#### Your assignment
Check each line of the entries. Copy the ones that contain the string "Fresestål".

[Opening Given records section]

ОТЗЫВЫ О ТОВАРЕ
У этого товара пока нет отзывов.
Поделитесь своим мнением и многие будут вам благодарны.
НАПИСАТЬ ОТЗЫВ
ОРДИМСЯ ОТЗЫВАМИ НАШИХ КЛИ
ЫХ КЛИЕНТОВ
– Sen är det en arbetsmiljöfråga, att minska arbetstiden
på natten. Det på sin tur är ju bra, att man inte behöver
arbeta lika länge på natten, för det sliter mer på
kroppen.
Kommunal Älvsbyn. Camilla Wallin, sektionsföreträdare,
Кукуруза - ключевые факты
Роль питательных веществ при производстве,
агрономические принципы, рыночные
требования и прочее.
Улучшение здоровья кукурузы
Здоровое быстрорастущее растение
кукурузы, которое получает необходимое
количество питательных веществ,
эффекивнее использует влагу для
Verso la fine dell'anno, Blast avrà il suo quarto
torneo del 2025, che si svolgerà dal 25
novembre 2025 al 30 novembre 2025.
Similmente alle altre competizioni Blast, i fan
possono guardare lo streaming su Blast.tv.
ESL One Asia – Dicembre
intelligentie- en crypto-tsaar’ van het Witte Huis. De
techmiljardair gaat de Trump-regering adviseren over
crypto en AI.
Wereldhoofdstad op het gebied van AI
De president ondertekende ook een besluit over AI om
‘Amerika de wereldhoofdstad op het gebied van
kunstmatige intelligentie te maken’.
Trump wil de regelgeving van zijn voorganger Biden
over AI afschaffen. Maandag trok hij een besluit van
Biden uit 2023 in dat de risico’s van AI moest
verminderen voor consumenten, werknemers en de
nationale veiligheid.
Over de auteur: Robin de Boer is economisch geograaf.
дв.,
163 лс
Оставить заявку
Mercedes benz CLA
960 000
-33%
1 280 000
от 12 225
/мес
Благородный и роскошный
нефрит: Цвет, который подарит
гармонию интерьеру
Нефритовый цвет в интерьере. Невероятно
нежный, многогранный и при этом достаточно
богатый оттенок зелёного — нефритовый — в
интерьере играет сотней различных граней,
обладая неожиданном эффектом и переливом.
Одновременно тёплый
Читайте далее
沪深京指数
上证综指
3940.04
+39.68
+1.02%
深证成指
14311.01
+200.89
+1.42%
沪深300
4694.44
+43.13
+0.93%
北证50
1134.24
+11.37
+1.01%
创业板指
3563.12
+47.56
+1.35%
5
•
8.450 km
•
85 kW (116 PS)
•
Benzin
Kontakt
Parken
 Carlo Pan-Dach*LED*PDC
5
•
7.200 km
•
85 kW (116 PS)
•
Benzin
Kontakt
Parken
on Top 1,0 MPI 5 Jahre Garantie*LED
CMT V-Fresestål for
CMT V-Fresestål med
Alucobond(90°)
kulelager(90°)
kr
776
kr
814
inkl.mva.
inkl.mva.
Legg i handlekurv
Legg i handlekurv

[Closing Given records section]

#### Expected answer
CMT V-Fresestål for
CMT V-Fresestål med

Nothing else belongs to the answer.